Butternut squash or sweet potatoes? That’s a tough autumn call. When your parents are stock piling both from the late summer garden, luckily the choice only comes on the basis of making recipes like this one. For this, I chose to go with butternut squash, letting the primary sweetness shine through from the coconut milk. Though, I have a feeling sweet potatoes would work too, or perhaps you’d like to opt for a combo.
One decision you don’t need to debate over is what variety of coconut milk to choose. Unless you’re drinking the stuff down on a daily basis, go for a can of the regular, full-fat. I’m all for healthy, low-fat recipes, but the light type just won’t cut it here. You need the sweetness and creaminess of the original. Everything in moderation, and I think we can all agree that the rest of the ingredients make this one nutritious meal. And satisfying, too.
Pair with your favorite grain. I chose millet to play up the nuttiness of the butternut, but basmati rice would serve as a nice side as well.

Asian Pasta With Tofu, Mushrooms and Broccoli

How I had all these ingredients miraculously in my kitchen before making this recipe, I don’t know. But even if you don’t, it’s worth a trip to the store to gather the power that makes these soba noodles shine.

Soba noodles are my favorite because of this chewable texture they have. With regular al dente pasta, sometimes I feel like I’m chewing for ever. Soba’s different. It’s not soft or mushy, but it’s also not jaw-aching, and it also has this great nutty flavor that goes well with Asian cuisine.

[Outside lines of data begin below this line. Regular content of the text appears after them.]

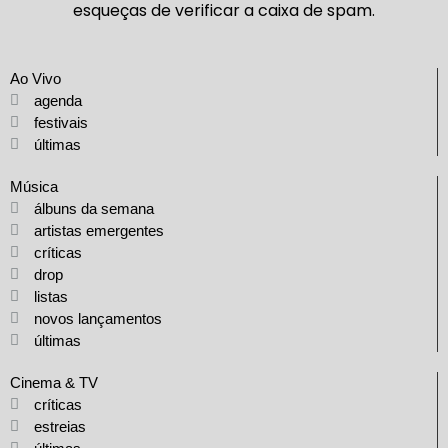
esqueças de verificar a caixa de spam.
Ao Vivo
agenda
festivais
últimas
Música
álbuns da semana
artistas emergentes
críticas
drop
listas
novos lançamentos
últimas
Cinema & TV
críticas
estreias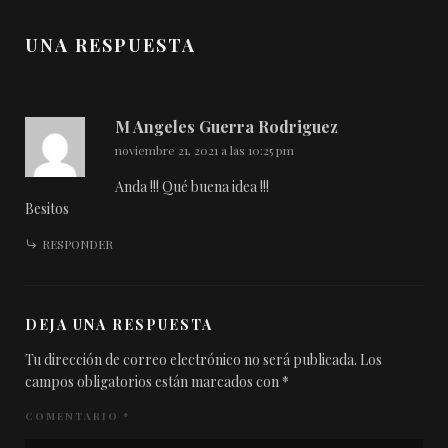
UNA RESPUESTA
M Angeles Guerra Rodriguez
noviembre 21, 2021 a las 10:25 pm
Anda !!! Qué buena idea !!!
Besitos
RESPONDER
DEJA UNA RESPUESTA
Tu dirección de correo electrónico no será publicada.
Los
campos obligatorios están marcados con
*
COMENTARIO
*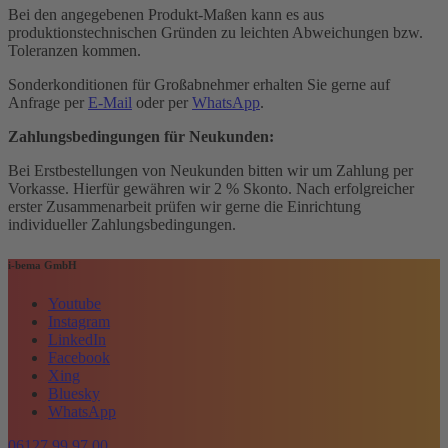
Bei den angegebenen Produkt-Maßen kann es aus
produktionstechnischen Gründen zu leichten Abweichungen bzw.
Toleranzen kommen.
Sonderkonditionen für Großabnehmer erhalten Sie gerne auf
Anfrage per
E-Mail
oder per
WhatsApp
.
Zahlungsbedingungen für Neukunden:
Bei Erstbestellungen von Neukunden bitten wir um Zahlung per
Vorkasse. Hierfür gewähren wir 2 % Skonto. Nach erfolgreicher
erster Zusammenarbeit prüfen wir gerne die Einrichtung
individueller Zahlungsbedingungen.
i-bema GmbH
Youtube
Instagram
LinkedIn
Facebook
Xing
Bluesky
WhatsApp
06127 99 97 00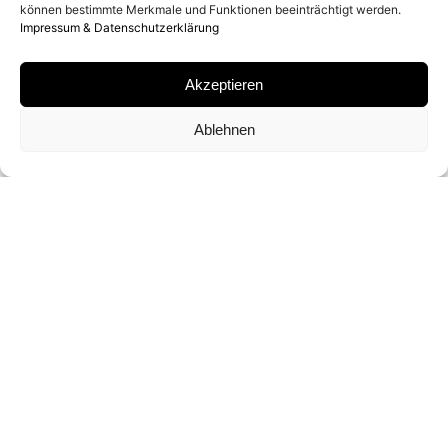
können bestimmte Merkmale und Funktionen beeinträchtigt werden.
Impressum & Datenschutzerklärung
ARCHIVAL PIGMENT PRINT
Akzeptieren
SIGNATUR
Ablehnen
VON HANS FEURER SIGNIERT UND
NUMMERIERT
FORMATE UND EDITIONEN
60 X 42.5 CM (ED. VON 22)
ANFRAGEN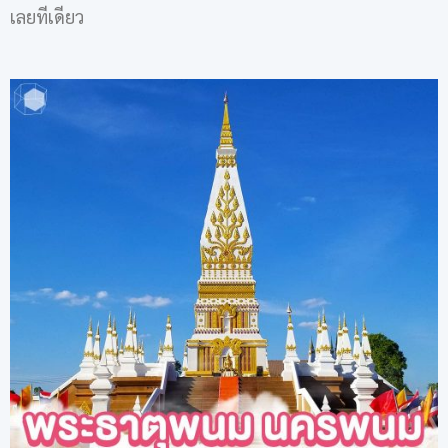
เลยทีเดียว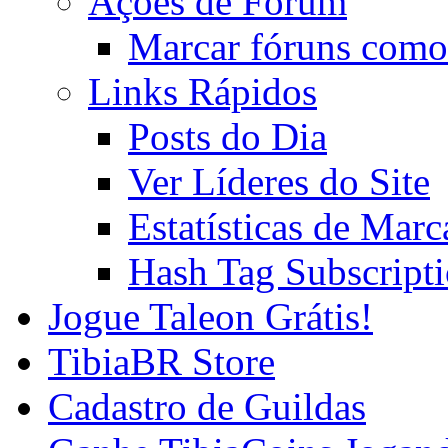
Ações de Fórum
Marcar fóruns como
Links Rápidos
Posts do Dia
Ver Líderes do Site
Estatísticas de Mar
Hash Tag Subscript
Jogue Taleon Grátis!
TibiaBR Store
Cadastro de Guildas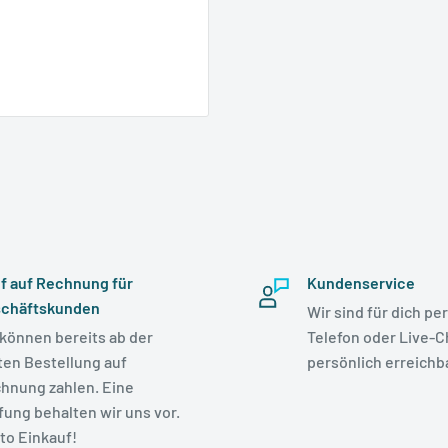
f auf Rechnung für
Kundenservice
chäftskunden
Wir sind für dich per
 können bereits ab der
Telefon oder Live-C
ten Bestellung auf
persönlich erreichba
hnung zahlen. Eine
fung behalten wir uns vor.
to Einkauf!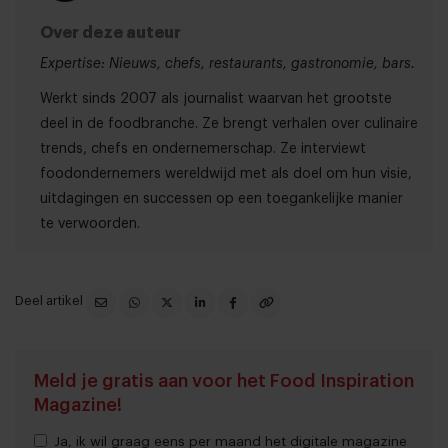
Over deze auteur
Expertise: Nieuws, chefs, restaurants, gastronomie, bars.
Werkt sinds 2007 als journalist waarvan het grootste
deel in de foodbranche. Ze brengt verhalen over culinaire
trends, chefs en ondernemerschap. Ze interviewt
foodondernemers wereldwijd met als doel om hun visie,
uitdagingen en successen op een toegankelijke manier
te verwoorden.
Deel artikel
Meld je gratis aan voor het Food Inspiration
Magazine!
Ja, ik wil graag eens per maand het digitale magazine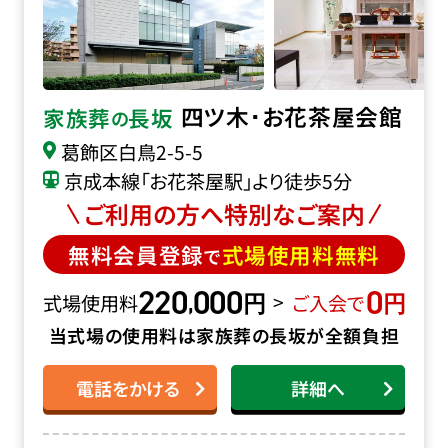
四ツ木･お花茶屋会館
家族葬
長坂
の
葛飾区白鳥2-5-5
京成本線「お花茶屋駅」より徒歩5分
ご利用の方へ特別なご案内
無料会員登録
式場使用料無料
で
220
000
0
円
円
,
>
式場使用料
ご入会で
当式場の使用料は家族葬の長坂が全額負担
電話をかける
詳細へ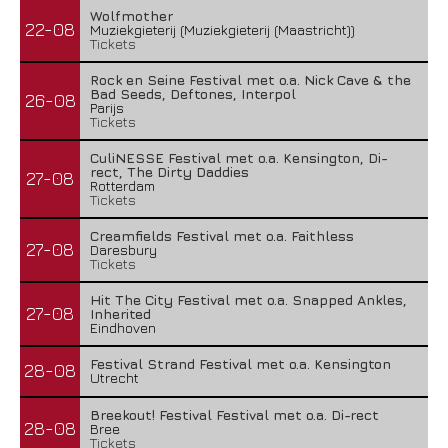
Wolfmother
22-08
Muziekgieterij (Muziekgieterij (Maastricht))
Tickets
Rock en Seine Festival met o.a. Nick Cave & the
Bad Seeds, Deftones, Interpol
26-08
Parijs
Tickets
CuliNESSE Festival met o.a. Kensington, Di-
rect, The Dirty Daddies
27-08
Rotterdam
Tickets
Creamfields Festival met o.a. Faithless
27-08
Daresbury
Tickets
Hit The City Festival met o.a. Snapped Ankles,
27-08
Inherited
Eindhoven
Festival Strand Festival met o.a. Kensington
28-08
Utrecht
Breekout! Festival Festival met o.a. Di-rect
28-08
Bree
Tickets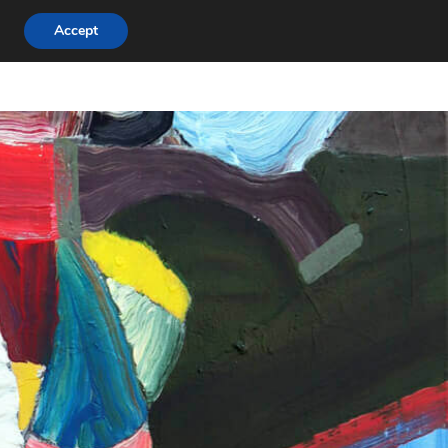
Accept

This Asian-inspired dish is packed with flavor. Between the ginger, mushrooms, cilantro and sesame oil, there’s no need to worry that the tofu will turn out bland. Feel free to get creative and add others vegetables you might have on hand, like snow peas or water chestnuts. Sadly, those were two items I did not have in my fridge at the time, but I’m sure they’d make great additions.